‘Se liga pra não ir pro inferno’: Câmara de Parauapebas cobra retratação de prefeito após fala sobre religiões afro
Discurso contra religiões de matriz africana gera reações de entidades, parlamentares e Ministério Público
O prefeito de Parauapebas, Aurélio Goiano (Avante), gerou uma grande polêmica após fazer declarações consideradas ofensivas e preconceituosas às religiões de matriz africana durante uma sessão solene na Câmara Municipal em celebração ao “Dia do Evangélico”, no último dia 11 de junho.
Enquanto falava sobre o apoio da prefeitura para religiões de matriz africana, ele afirma que: “um pastor irá recebê-los [pessoas de regiões afro] e ainda vai dizer: Jesus salva, Jesus cura e se liga para você não ir para o inferno!”. O vídeo viralizou na web gerando declarações de repúdio contra a fala e pedidos de retratação.
Acusações de racismo religioso

Durante seu discurso, transmitido nas redes sociais e amplamente repercutido, Aurélio Goiano afirmou que seu governo é conduzido sob forte orientação religiosa cristã e que, caso representantes de religiões afro-brasileiras buscassem apoio na prefeitura, seriam recebidos por um pastor evangélico, que lhes diria: “Jesus salva, Jesus cura e se liga para você não ir para o inferno”.
Ele também declarou que não acredita em nenhuma outra crença além do cristianismo e classificou as demais expressões religiosas como “resto”. O prefeito citou ainda o coordenador de Assuntos Religiosos do município, pastor Geraldo Teixeira, chamando-o de “matador de demônio”, dizendo que ele estaria preparado para receber membros de outras religiões.
Durante a fala, o prefeito ainda alegou ser vítima de “perseguição espiritual” por parte de adeptos dessas religiões, mencionando que seu nome teria sido “colocado na boca do sapo”.
Veja o vídeo
Câmara Municipal e entidades cobram retratação
A repercussão negativa levou a Câmara Municipal de Parauapebas a divulgar, no dia 15 de junho, uma nota oficial de repúdio às declarações do prefeito.

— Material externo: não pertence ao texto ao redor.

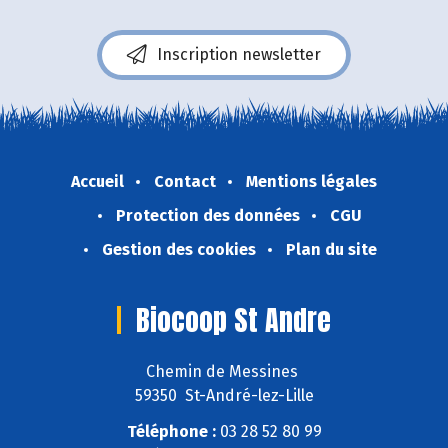
Inscription newsletter
Accueil
Contact
Mentions légales
Protection des données
CGU
Gestion des cookies
Plan du site
Biocoop St Andre
Chemin de Messines
59350 St-André-lez-Lille
Téléphone :
03 28 52 80 99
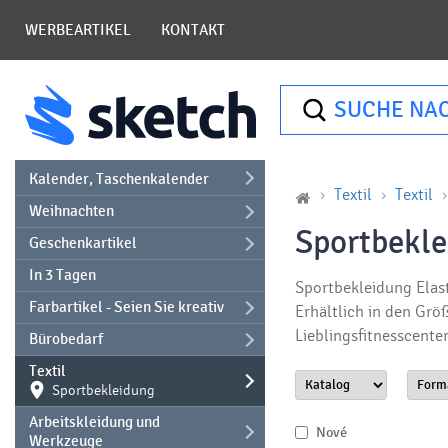
WERBEARTIKEL
KONTAKT
SUCHE NA
Kalender, Taschenkalender
Textil
Textil
Weihnachten
Sportbekl
Geschenkartikel
In 3 Tagen
Sportbekleidung Elas
Farbartikel - Seien Sie kreativ
Erhältlich in den Grö
Lieblingsfitnesscent
Bürobedarf
Textil
Sportbekleidung
Arbeitskleidung und
Nové
Werkzeuge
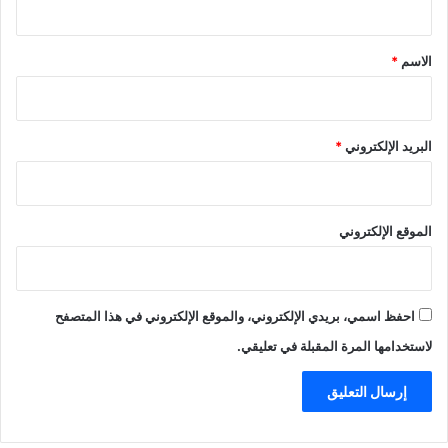
ق
*
الاسم
*
البريد الإلكتروني
*
الموقع الإلكتروني
احفظ اسمي، بريدي الإلكتروني، والموقع الإلكتروني في هذا المتصفح
لاستخدامها المرة المقبلة في تعليقي.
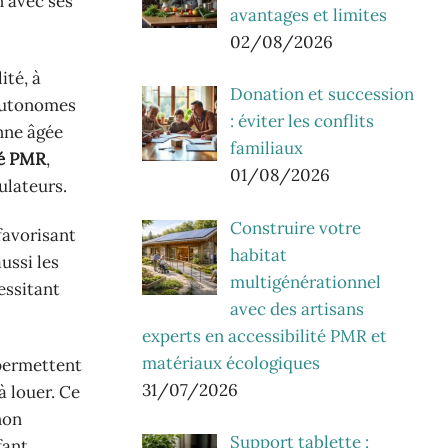
n avec ses
avantages et limites
02/08/2026
ité, à
Donation et succession
 autonomes
: éviter les conflits
nne âgée
familiaux
té PMR
,
01/08/2026
ulateurs.
Construire votre
favorisant
habitat
ussi les
multigénérationnel
essitant
avec des artisans
experts en accessibilité PMR et
matériaux écologiques
 permettent
31/07/2026
 louer. Ce
non
Support tablette :
fant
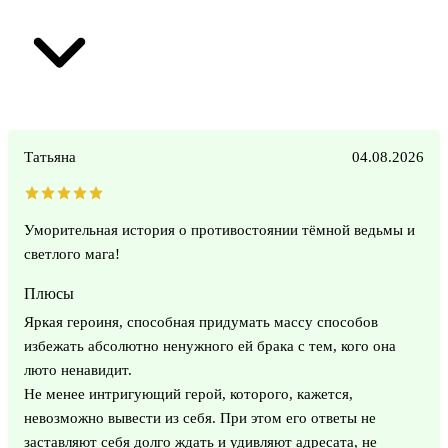
Татьяна
04.08.2026
Уморительная история о противостоянии тёмной ведьмы и
светлого мага!
Плюсы
Яркая героиня, способная придумать массу способов
избежать абсолютно ненужного ей брака с тем, кого она
люто ненавидит.
Не менее интригующий герой, которого, кажется,
невозможно вывести из себя. При этом его ответы не
заставляют себя долго ждать и удивляют адресата, не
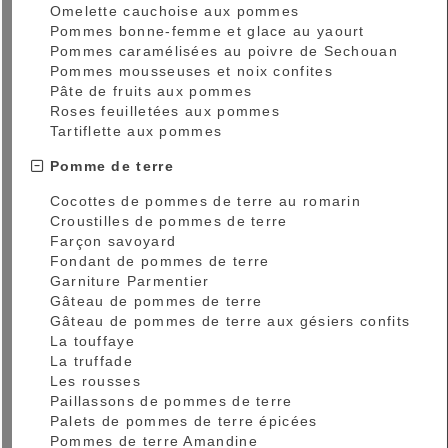
Omelette cauchoise aux pommes
Pommes bonne-femme et glace au yaourt
Pommes caramélisées au poivre de Sechouan
Pommes mousseuses et noix confites
Pâte de fruits aux pommes
Roses feuilletées aux pommes
Tartiflette aux pommes
Pomme de terre
Cocottes de pommes de terre au romarin
Croustilles de pommes de terre
Farçon savoyard
Fondant de pommes de terre
Garniture Parmentier
Gâteau de pommes de terre
Gâteau de pommes de terre aux gésiers confits
La touffaye
La truffade
Les rousses
Paillassons de pommes de terre
Palets de pommes de terre épicées
Pommes de terre Amandine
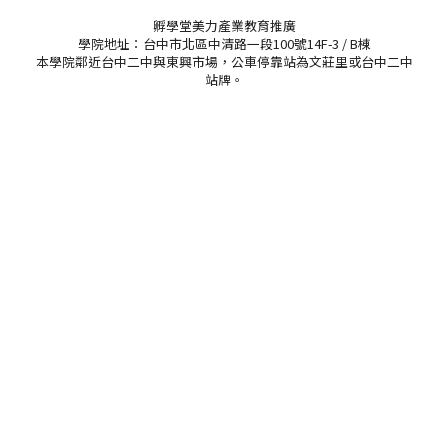
孵學堂美力產業教育推廣
學院地址：台中市北區中清路一段100號14F-3 / B棟
本學院鄰近台中二中與東興市場，公車停靠站為文莊里或台中二中
站牌。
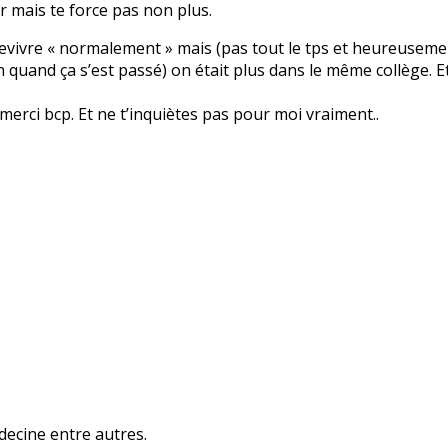
er mais te force pas non plus.
evivre « normalement » mais (pas tout le tps et heureusement
in quand ça s’est passé) on était plus dans le même collège. Et
 merci bcp. Et ne t’inquiètes pas pour moi vraiment..
decine entre autres.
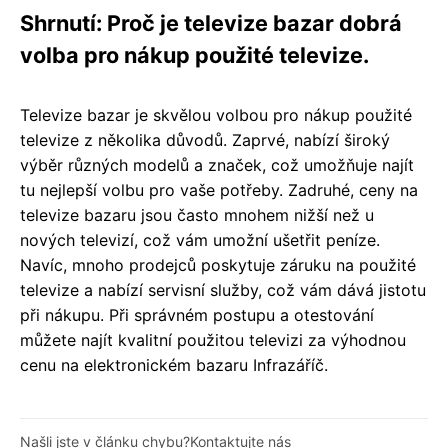
Shrnutí: Proč je televize bazar dobrá
volba pro nákup použité televize.
Televize bazar je skvělou volbou pro nákup použité
televize z několika důvodů. Zaprvé, nabízí široký
výběr různých modelů a značek, což umožňuje najít
tu nejlepší volbu pro vaše potřeby. Zadruhé, ceny na
televize bazaru jsou často mnohem nižší než u
nových televizí, což vám umožní ušetřit peníze.
Navíc, mnoho prodejců poskytuje záruku na použité
televize a nabízí servisní služby, což vám dává jistotu
při nákupu. Při správném postupu a otestování
můžete najít kvalitní použitou televizi za výhodnou
cenu na elektronickém bazaru Infrazáříč.
Našli jste v článku chybu?
Kontaktujte nás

O documento, assinado pela presidência da Casa e pela Comissão de Direitos Humanos, classificou as falas como incompatíveis com a função pública e violadoras do princípio constitucional do Estado laico.
No texto, a Câmara lamenta que uma solenidade destinada à celebração da fé cristã tenha sido usada para promover declarações que resultaram em indignação de líderes religiosos, entidades civis e diversos setores da sociedade local. Os vereadores cobram uma retratação pública de Aurélio Goiano, com ampla divulgação à população impactada.
A Federação Espírita Umbandista dos Cultos Afros Brasileiros do Pará (Feucabep) também repudiou as falas do prefeito, apontando crime de racismo religioso e solicitando providências legais contra o gestor e o responsável pela Coordenadoria de Assuntos Religiosos da cidade.
A deputada estadual Lívia Duarte também se manifestou em uma nota de repúdio divulgada nesta quarta-feira, 18. A parlamentar afirma: “Meu repúdio ao prefeito de Parauapebas, Aurélio Goiano, que ofendeu as religiões de matriz africana em declaração pública na Câmara Municipal. O papel de um gestor é cuidar da cidade e das pessoas. E o cuidado passa pelo respeito.”.
MPPA e Ministério da Igualdade Racial acompanham o caso
O caso chegou ao Ministério Público do Pará (MPPA) e ao Ministério da Igualdade Racial. A promotora Magdalena Jaguar, da 7ª Promotoria Criminal de Parauapebas, pediu à Polícia Civil diligências para apuração dos fatos. O delegado João Abel Matos já foi acionado para adotar as providências necessárias.
Juristas avaliam que as falas do prefeito violam o artigo 5º da Constituição Federal, que garante a liberdade religiosa e determina neutralidade do Estado frente às crenças, além de poderem se enquadrar na Lei nº 7.716/89, que trata de crimes de racismo — com pena prevista de até três anos de reclusão e multa, agravada em caso de envolvimento de servidor público no exercício da função.
Até o fechamento desta matéria, Aurélio Goiano não havia se manifestado publicamente sobre o caso.